**TASK STATEMENT:** Return exactly the lines from the "ado em lote vago é presa em Sabará" line through the last line of the entries below. Include no pictures.

::::::::::

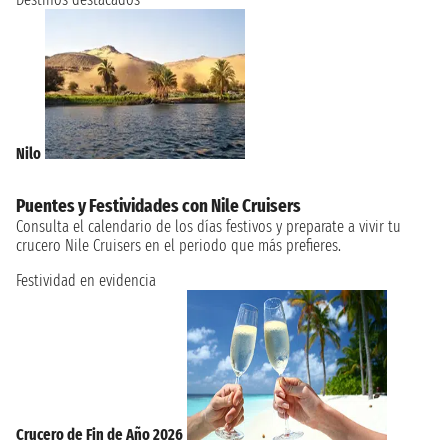
Nilo
Puentes y Festividades con Nile Cruisers
Consulta el calendario de los días festivos y preparate a vivir tu
crucero Nile Cruisers en el periodo que más prefieres.
Festividad en evidencia
Crucero de Fin de Año 2026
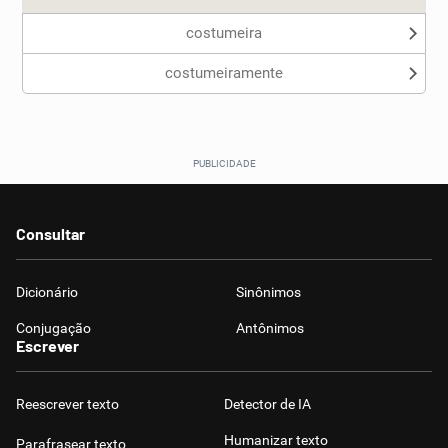
costumeira
costumeiramente
Consultar
Dicionário
Sinônimos
Conjugação
Antônimos
Escrever
Reescrever texto
Detector de IA
Humanizar texto
Parafrasear texto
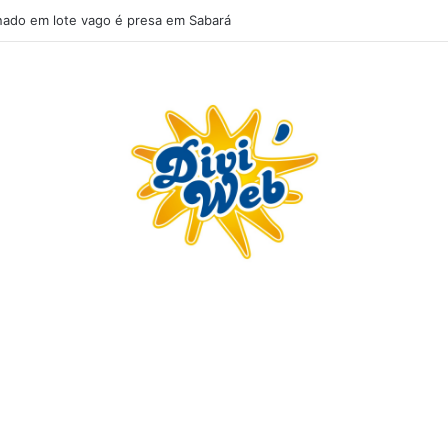
ado em lote vago é presa em Sabará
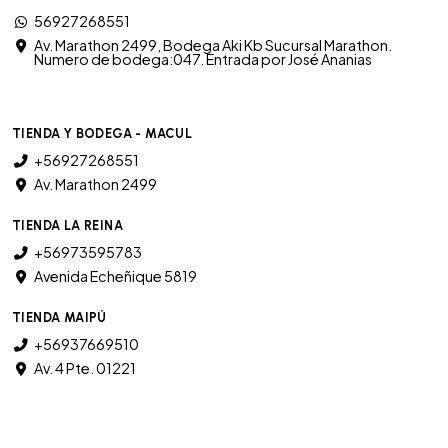
56927268551
Av. Marathon 2499, Bodega Aki Kb Sucursal Marathon.
Numero de bodega:047. Entrada por José Ananias
TIENDA Y BODEGA - MACUL
+56927268551
Av. Marathon 2499
TIENDA LA REINA
+56973595783
Avenida Echeñique 5819
TIENDA MAIPÚ
+56937669510
Av. 4 Pte. 01221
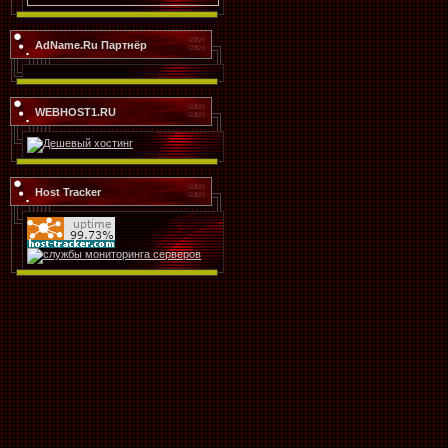
AdName.Ru Партнёр
WEBHOST1.RU
Host Tracker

::::::::::

**RESPONSE AREA:**
ado em lote vago é presa em Sabará
56927268551
Av. Marathon 2499, Bodega Aki Kb Sucursal Marathon.
Numero de bodega:047. Entrada por José Ananias
TIENDA Y BODEGA - MACUL
+56927268551
Av. Marathon 2499
TIENDA LA REINA
+56973595783
Avenida Echeñique 5819
TIENDA MAIPÚ
+56937669510
Av. 4 Pte. 01221
AdName.Ru Партнёр
WEBHOST1.RU
Host Tracker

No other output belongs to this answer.